Ilena pushes aside the thoughts of her family. “So glad I married a chef disguised as a lawyer. When there’s no lobster for
the risotto, he pivots just like that.” She snaps her fingers before reaching for the wineglasses in the rack above the buffet.
He helps her by sliding the glasses forward, the ones the singleton prevents her from reaching. “I told you it’d all work
out. Unorthodox, maybe, but we got this.”
“That we do.” She smiles broadly. “I’m even thinking an AIM spin-off? Gender-reveal, engagement, retirement, you name it.
Parties in an instant?”
“Might as well be your middle name.”
She laughs, but Felix doesn’t seem to be joking. He returns to the kitchen, and she rubs her stomach. Practical, responsible,
that’s who Ilena is. And yet she’d once made out with Jonah in the sculptured bronze lap of the John Harvard statue—after scouring the yard for campus police, but still, she’d done it.

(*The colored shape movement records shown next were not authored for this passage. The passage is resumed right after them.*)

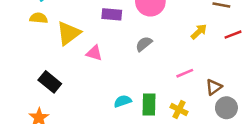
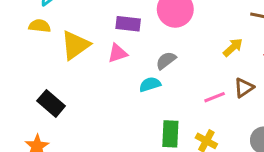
pink triangle: (94, 53) -> (118, 53), moved, turned -36
brown triangle: (214, 87) -> (244, 88), moved
cyan semicircle: (123, 101) -> (150, 84), moved

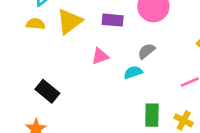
yellow triangle: (75, 45) -> (69, 21), moved
pink triangle: (118, 53) -> (100, 56), moved

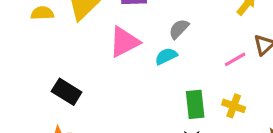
pink triangle: (100, 56) -> (124, 42), size x1.5

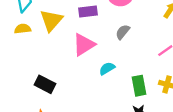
cyan semicircle: (166, 56) -> (107, 68), moved

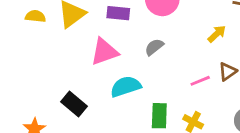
cyan semicircle: (107, 68) -> (126, 87), size x1.5
black rectangle: (45, 84) -> (74, 104), moved

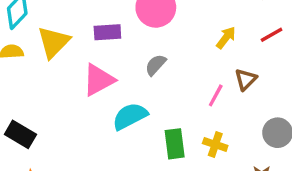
pink line: (200, 81) -> (216, 95), turned -30
black rectangle: (74, 104) -> (20, 134), moved

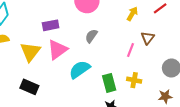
purple rectangle: (107, 32) -> (51, 25), moved
yellow triangle: (54, 42) -> (30, 52), moved
black rectangle: (20, 134) -> (29, 87), moved

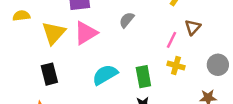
cyan semicircle: (80, 70) -> (105, 75), moved
yellow cross: (134, 80) -> (176, 66), moved
black rectangle: (29, 87) -> (49, 74), turned 48

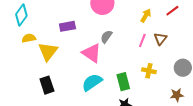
yellow semicircle: (21, 16) -> (29, 38), moved
pink triangle: (86, 33) -> (92, 53), moved, turned -50
pink line: (171, 40) -> (142, 40), moved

She’d said yes to the dunk tank at the second AIM outing, and it was legal—Felix—who’d nixed it, which she highly suspected would happen, but no one needed to know that.
And she’d handed Mallory that roll of duct tape.
But that wasn’t because she thought it’d be fun or even for the bigger dorm room, though that was a bonus.
It was because even then, Ilena knew how much they each needed the other to become the women they were destined to be.
This is who Ilena was destined to become, she’s sure of it.